Interestingly enough, I did see inheritor, but that has since changed.  Anyways, I was just curious, as there do seem to be people out there that use certain titles.  I was just curious if the Prof. ever officially appointed anyone or if people took advantage of him, during his last days.


----------



## Bob Hubbard (Feb 21, 2012)

The will was discussed here way back when.
http://www.martialtalk.com/forum/showthread.php?10802-last-will-and-testament
Posted for historical reference not to pick at old wounds. 

Regarding titles....GM Presas had a lot of them it seems.  I suspect he would have named someone a Sithlord had he been a Star Wars fan.


----------



## MJS (Feb 21, 2012)

Well, thats an oldie...lol.  However, that thread, IMO, just goes on to further prove my point....that there was alot of questionable things that went on.  IMO I'd also imagine that if a real, true will were out there, that it'd be done in a professional fashion, ie: in a mutual location, such as in the presence of a lawyer, have it notarized, etc, rather than in someones house, with others signing on behalf of someone, etc.


----------



## James Miller (Feb 21, 2012)

I'm not going to get into bunch of details here, but Remy was a gypsy. It would be hard for my to get him into a firm with the schedule he had.
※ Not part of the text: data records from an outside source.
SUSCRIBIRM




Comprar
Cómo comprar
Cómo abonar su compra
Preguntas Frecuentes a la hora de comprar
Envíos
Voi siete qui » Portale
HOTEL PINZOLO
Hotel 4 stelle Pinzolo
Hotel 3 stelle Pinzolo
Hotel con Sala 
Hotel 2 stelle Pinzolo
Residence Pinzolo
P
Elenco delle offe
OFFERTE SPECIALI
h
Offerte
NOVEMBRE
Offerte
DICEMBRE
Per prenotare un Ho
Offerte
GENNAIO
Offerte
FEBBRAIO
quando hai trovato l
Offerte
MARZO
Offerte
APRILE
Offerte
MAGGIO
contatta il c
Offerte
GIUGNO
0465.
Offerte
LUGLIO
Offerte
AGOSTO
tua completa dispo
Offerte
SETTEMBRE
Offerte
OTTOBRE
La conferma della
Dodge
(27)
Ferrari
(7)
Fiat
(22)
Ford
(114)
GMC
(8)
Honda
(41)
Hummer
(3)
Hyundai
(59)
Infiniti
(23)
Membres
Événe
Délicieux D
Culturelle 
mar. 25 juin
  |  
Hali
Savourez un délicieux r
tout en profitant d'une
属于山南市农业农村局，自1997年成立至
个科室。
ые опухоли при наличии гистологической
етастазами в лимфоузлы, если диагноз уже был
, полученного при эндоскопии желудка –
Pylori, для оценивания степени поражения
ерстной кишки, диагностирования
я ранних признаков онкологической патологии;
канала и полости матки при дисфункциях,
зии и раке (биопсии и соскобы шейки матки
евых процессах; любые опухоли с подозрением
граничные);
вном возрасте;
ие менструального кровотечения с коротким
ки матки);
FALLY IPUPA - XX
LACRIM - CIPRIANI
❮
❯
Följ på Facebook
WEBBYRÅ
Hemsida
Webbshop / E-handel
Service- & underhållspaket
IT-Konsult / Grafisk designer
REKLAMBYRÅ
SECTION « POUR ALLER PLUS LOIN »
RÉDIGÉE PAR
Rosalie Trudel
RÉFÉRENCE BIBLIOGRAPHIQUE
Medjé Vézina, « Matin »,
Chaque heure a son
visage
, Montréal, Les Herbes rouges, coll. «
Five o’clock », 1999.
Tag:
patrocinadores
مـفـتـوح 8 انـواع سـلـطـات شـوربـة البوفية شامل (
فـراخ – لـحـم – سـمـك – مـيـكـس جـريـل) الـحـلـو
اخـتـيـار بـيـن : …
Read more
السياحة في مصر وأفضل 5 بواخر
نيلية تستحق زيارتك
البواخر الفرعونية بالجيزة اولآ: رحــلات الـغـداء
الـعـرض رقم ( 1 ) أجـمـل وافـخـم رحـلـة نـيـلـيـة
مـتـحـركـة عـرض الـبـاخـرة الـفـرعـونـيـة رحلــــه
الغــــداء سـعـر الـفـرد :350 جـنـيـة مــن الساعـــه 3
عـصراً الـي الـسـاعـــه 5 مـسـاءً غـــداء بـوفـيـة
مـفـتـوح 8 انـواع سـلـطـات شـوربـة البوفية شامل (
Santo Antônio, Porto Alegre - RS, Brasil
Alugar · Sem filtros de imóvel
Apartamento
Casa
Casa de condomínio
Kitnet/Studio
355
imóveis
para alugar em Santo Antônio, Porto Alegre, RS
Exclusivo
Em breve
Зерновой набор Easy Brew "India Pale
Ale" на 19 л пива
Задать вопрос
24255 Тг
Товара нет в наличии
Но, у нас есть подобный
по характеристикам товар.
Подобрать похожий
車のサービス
Remy did things on the road because of his life style.


----------



## MJS (Feb 21, 2012)

James Miller said:


> I'm not going to get into bunch of details here, but Remy was a gypsy. It would be hard for my to get him into a firm with the schedule he had. Remy did things on the road because of his life style.



True, but one would think that given the importance of it.....
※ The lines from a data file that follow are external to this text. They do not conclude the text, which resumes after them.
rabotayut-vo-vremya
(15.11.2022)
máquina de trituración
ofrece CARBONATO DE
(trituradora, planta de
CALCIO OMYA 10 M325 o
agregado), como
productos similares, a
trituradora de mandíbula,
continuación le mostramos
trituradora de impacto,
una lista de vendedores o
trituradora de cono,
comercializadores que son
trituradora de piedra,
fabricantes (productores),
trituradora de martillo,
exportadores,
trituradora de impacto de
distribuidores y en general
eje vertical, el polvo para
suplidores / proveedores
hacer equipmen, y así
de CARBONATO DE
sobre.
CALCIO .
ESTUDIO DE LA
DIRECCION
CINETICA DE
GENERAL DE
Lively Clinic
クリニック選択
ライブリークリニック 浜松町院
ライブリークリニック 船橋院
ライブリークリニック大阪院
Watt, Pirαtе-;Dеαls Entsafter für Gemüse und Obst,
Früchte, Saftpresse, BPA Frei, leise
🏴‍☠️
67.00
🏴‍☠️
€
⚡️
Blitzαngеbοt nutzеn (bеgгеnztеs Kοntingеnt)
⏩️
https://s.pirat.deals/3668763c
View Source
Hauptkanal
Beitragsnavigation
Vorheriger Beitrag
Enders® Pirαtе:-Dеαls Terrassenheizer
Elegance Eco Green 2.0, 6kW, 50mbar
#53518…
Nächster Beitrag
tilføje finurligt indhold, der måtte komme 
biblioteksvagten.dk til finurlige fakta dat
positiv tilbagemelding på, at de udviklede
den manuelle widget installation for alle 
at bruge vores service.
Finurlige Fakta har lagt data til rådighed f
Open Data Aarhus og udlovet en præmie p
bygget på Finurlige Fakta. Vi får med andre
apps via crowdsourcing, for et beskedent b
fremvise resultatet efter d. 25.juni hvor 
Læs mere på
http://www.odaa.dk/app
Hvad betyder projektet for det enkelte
but in any case, since that wasnt done, thus the end result.


----------



## Rich Parsons (Feb 21, 2012)

MJS said:


> True, but one would think that given the importance of it.....
> 
> but in any case, since that wasnt done, thus the end result.




Mike,

This is my personal belief only. I have no proof no conversation with him, only putting pieces of data together. 

When Remy left the Phillipines after his ambassador passport was taken form him by the government. It was around the issue of the President at the time Marcos who wanted control of  the system. If he had set up a permanent structor with a single person it would make it too easy for someone to use laws he did not know to take his life's work from him. He saw it start to crumble in his homeland, and left the country and moved to the US. If you see the regions of the people over time he worked with, you see that he might say something slightly different in terms for a technique, but it fit with the local school or with the local region. His point was that he wanted to teach and have people learn and be happy. Not deal with people who might be trying to scam him. 
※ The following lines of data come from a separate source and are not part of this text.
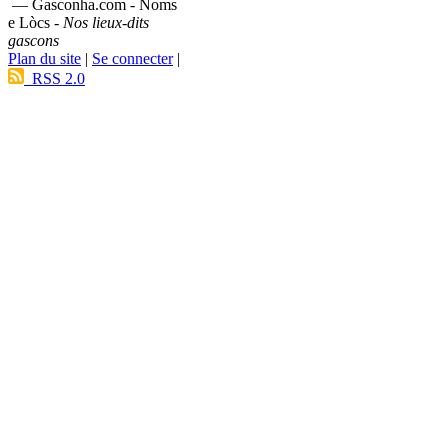
— Gasconha.com - Noms
e Lòcs -
Nos lieux-dits
gascons
Plan du site
|
Se connecter
|
RSS 2.0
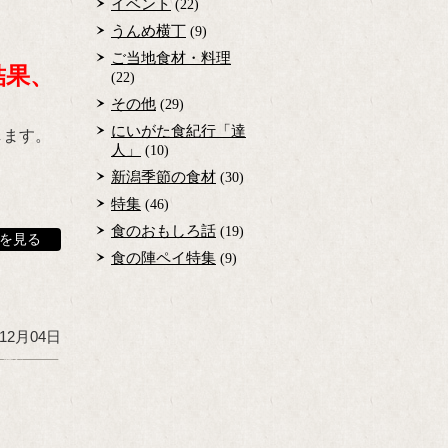
イベント
(22)
うんめ横丁
(9)
ご当地食材・料理
結果、
(22)
その他
(29)
にいがた食紀行「達
します。
人」
(10)
新潟季節の食材
(30)
特集
(46)
食のおもしろ話
(19)
を見る
食の陣ペイ特集
(9)
年12月04日
。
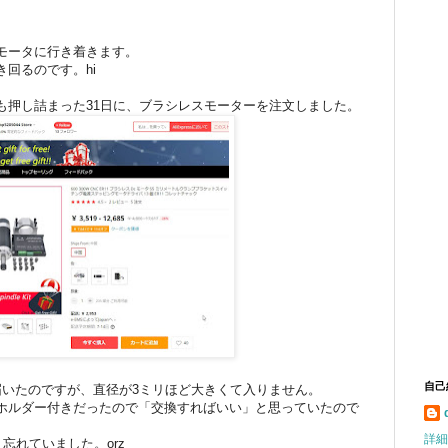
モータに行き着きます。
回るのです。hi
も押し詰まった31日に、ブラシレスモーターを注文しました。
自己
届いたのですが、直径が3ミリほど大きくて入りません。
ホルダー付きだったので「交換すればいい」と思っていたので
詳細
忘れていました。orz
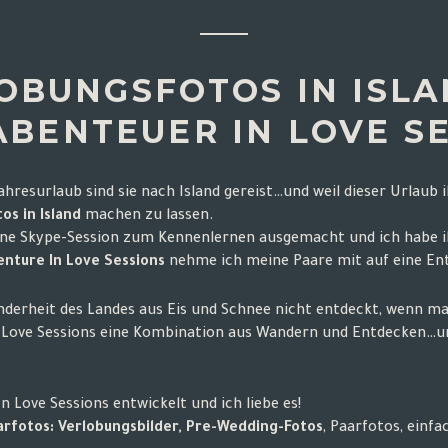
OBUNGSFOTOS IN ISLA
ABENTEUER IN LOVE S
esurlaub sind sie nach Island gereist…und weil dieser Urlaub ih
s in Island
machen zu lassen.
eine Skype-Session zum Kennenlernen ausgemacht und ich habe i
enture In Love Sessions
nehme ich meine Paare mit auf eine Ent
nderheit des Landes aus Eis und Schnee nicht entdeckt, wenn ma
In Love Sessions eine Kombination aus Wandern und Entdecken…
 Love Sessions entwickelt und ich liebe es!
arfotos: Verlobungsbilder, Pre-Wedding-Fotos
, Paarfotos, einfa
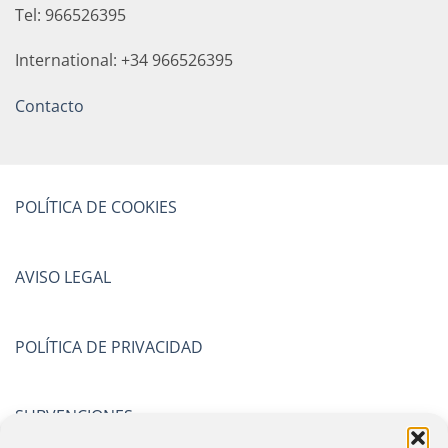
Tel: 966526395
International: +34 966526395
Contacto
POLÍTICA DE COOKIES
AVISO LEGAL
POLÍTICA DE PRIVACIDAD
SUBVENCIONES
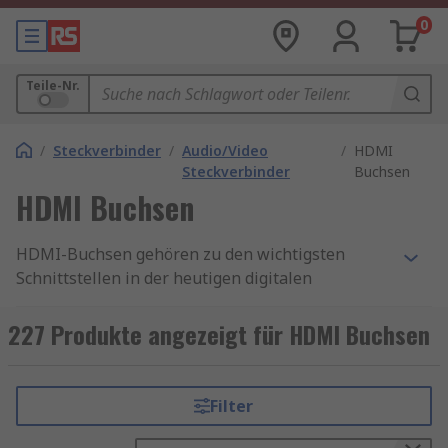
0
Teile-Nr.
/
Steckverbinder
/
Audio/Video
/
HDMI
Steckverbinder
Buchsen
HDMI Buchsen
HDMI-Buchsen gehören zu den wichtigsten
Schnittstellen in der heutigen digitalen
Signalübertragung. Ob in
Unterhaltungselektronik, industriellen
227 Produkte angezeigt für HDMI Buchsen
Anwendungen, Embedded‑Systemen oder
professioneller Medientechnik – HDMI (High
Definition Multimedia Interface) ermöglicht die
Filter
verlustfreie Übertragung von hochauflösenden
Video‑ und Audiosignalen über eine einzige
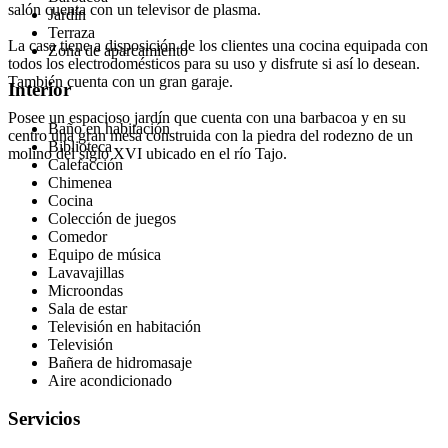
salón cuenta con un televisor de plasma.
Jardín
Terraza
La casa tiene a disposición de los clientes una cocina equipada con
Zona de aparcamiento
todos los electrodomésticos para su uso y disfrute si así lo desean.
También cuenta con un gran garaje.
Interior
Posee un espacioso jardín que cuenta con una barbacoa y en su
Baño en habitación
centro una gran mesa construida con la piedra del rodezno de un
Biblioteca
molino del siglo XVI ubicado en el río Tajo.
Calefacción
Chimenea
Cocina
Colección de juegos
Comedor
Equipo de música
Lavavajillas
Microondas
Sala de estar
Televisión en habitación
Televisión
Bañera de hidromasaje
Aire acondicionado
Servicios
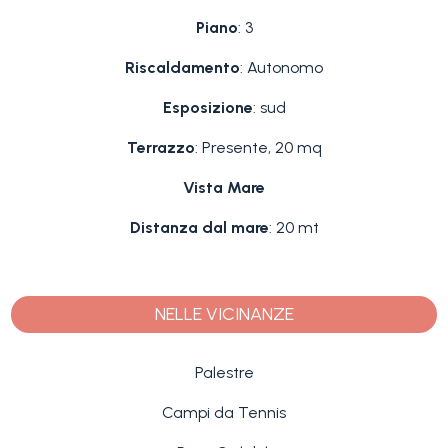
Piano
: 3
Riscaldamento
: Autonomo
Esposizione
: sud
Terrazzo
: Presente, 20 mq
Vista Mare
Distanza dal mare
: 20 mt
NELLE VICINANZE
Palestre
Campi da Tennis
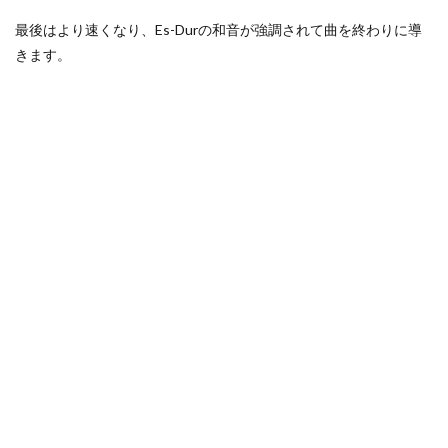
最後はより速くなり、Es-Durの和音が強調されて曲を終わりに導
きます。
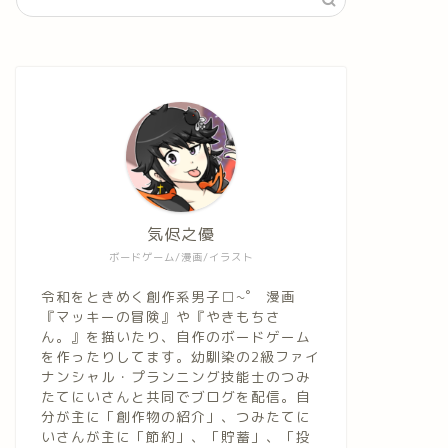
気侭之優
ボードゲーム/漫画/イラスト
令和をときめく創作系男子□~゜ 漫画
『マッキーの冒険』や『やきもちさ
ん。』を描いたり、自作のボードゲーム
を作ったりしてます。幼馴染の2級ファイ
ナンシャル・プランニング技能士のつみ
たてにいさんと共同でブログを配信。自
分が主に「創作物の紹介」、つみたてに
いさんが主に「節約」、「貯蓄」、「投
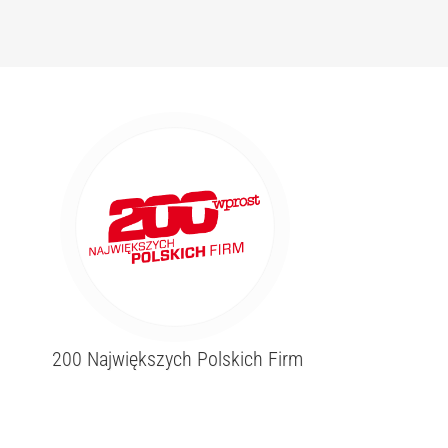
200 Największych Polskich Firm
Just my opinion. I have no proof. So read with a grain of salt.


----------



## Bob Hubbard (Feb 21, 2012)

Makes sense to me Rich.  Spread it out so no one can possibly 'take' it all.  You end up with a nice diverse group of "brother and sister" styles, similar enough to be family, but just that hair different enough to not be 'clones'.


----------



## MJS (Feb 21, 2012)

Rich Parsons said:


> Mike,
> 
> This is my personal belief only. I have no proof no conversation with him, only putting pieces of data together.
> 
> ...





Bob Hubbard said:


> Makes sense to me Rich.  Spread it out so no one can possibly 'take' it all.  You end up with a nice diverse group of "brother and sister" styles, similar enough to be family, but just that hair different enough to not be 'clones'.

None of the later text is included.